**WORK ITEM:**
Using the records below, quote only the span that opens with the line containing "Sabtu, 8 Agustus 2026 | 19 : 52" and closes with the line containing "DPRD Kota Bukittinggi", exactly and inclusively.

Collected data
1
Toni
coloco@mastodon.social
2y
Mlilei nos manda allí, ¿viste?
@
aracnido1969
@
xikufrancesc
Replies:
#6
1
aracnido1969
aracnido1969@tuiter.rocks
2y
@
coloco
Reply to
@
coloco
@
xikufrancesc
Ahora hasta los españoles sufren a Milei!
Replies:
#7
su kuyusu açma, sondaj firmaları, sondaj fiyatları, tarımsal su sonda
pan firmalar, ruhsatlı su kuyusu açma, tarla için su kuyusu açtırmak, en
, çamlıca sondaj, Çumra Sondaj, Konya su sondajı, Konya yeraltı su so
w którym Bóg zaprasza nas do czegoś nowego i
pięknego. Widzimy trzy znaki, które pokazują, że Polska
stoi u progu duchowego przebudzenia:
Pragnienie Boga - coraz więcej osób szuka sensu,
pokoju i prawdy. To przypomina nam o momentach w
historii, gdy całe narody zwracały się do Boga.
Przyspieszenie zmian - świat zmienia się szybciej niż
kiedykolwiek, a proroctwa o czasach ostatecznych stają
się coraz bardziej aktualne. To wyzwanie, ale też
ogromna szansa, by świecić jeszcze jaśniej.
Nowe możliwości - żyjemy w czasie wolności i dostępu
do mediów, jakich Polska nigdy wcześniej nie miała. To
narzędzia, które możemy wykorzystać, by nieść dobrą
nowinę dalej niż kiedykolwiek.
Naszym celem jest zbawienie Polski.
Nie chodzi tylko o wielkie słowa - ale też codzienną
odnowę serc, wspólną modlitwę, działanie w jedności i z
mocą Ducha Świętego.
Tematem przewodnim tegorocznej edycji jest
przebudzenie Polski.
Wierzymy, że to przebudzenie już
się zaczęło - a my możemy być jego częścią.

==

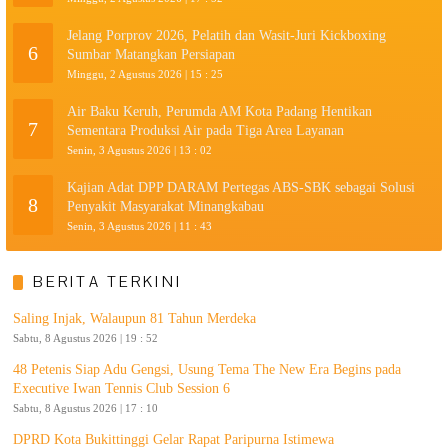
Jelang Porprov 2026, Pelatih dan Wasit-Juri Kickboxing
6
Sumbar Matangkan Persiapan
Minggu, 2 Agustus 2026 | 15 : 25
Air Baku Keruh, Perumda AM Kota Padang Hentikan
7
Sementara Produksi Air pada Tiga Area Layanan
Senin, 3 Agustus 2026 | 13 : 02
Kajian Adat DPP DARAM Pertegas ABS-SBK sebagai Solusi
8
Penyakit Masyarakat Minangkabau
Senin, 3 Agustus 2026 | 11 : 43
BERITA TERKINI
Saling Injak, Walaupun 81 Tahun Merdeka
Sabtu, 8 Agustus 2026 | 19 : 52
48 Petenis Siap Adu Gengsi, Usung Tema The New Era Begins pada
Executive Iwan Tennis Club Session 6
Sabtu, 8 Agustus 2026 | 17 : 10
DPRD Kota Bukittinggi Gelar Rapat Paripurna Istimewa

**WRITTEN ANSWER:**
Sabtu, 8 Agustus 2026 | 19 : 52
48 Petenis Siap Adu Gengsi, Usung Tema The New Era Begins pada
Executive Iwan Tennis Club Session 6
Sabtu, 8 Agustus 2026 | 17 : 10
DPRD Kota Bukittinggi Gelar Rapat Paripurna Istimewa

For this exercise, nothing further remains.